Artemis II: Lehigh University’s ex-astronaut Terry Hart on the new space age
For former NASA astronaut and current Lehigh University Mechanical Engineering & Mechanics professor Terry Hart, the Artemis II mission is just one small step in space exploration. Professor Hart was a mission specialist on NASA’s STS-41-C Challenger mission that launched in 1984 and spent a week in orbit.
“We’re picking up where we left off,” Hart said about Artemis II. “And so it’s a whole new effort to go back in a more permanent way, rather than just a little bit of science and then come back.”

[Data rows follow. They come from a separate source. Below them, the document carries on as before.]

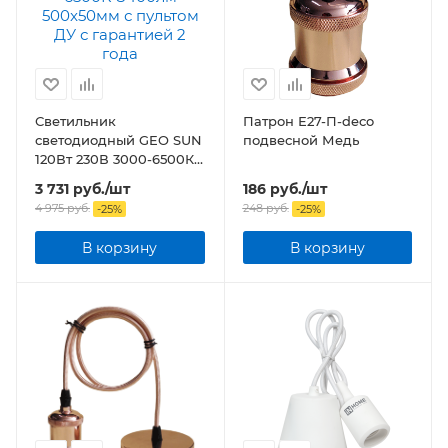
Светильник
Патрон Е27-П-deco
светодиодный GEO SUN
подвесной Медь
120Вт 230В 3000-6500К
8400лм 500x50мм с
3 731
руб.
/шт
186
руб.
/шт
пультом ДУ
4 975
руб.
248
руб.
-
25
%
-
25
%
В корзину
В корзину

Four astronauts – Victor Glover, Christina Koch, Reid Wiseman, and the Canadian Jeremy Hansen – splashed down at 8:07 p.m. on Friday, April 10, 2026, off the San Diego coast after a 9-day trip around the moon.

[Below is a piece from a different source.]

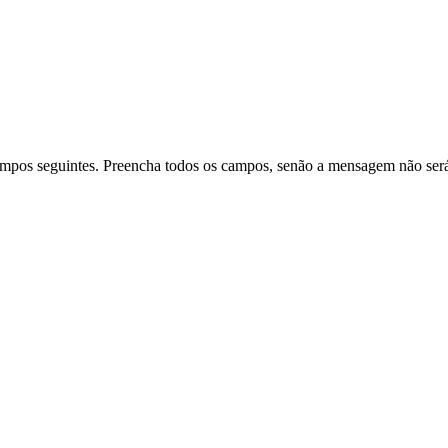
ampos seguintes. Preencha todos os campos, senão a mensagem não ser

On the sixth day of their flight, they broke Apollo 13’s record for the longest distance humans have been from Earth, at 252,756 miles. However, while Neil Armstrong, Buzz Aldrin, and Apollo 11’s race to the moon was spurred by Cold War tensions, Hart said that America now has broader goals.
“We’re going to be conducting construction of facilities on the South Pole, where there’s a fair amount of ice, the scientists think,” Hart said. “So we can use that water and actually make rocket fuel out of it and all those good things.”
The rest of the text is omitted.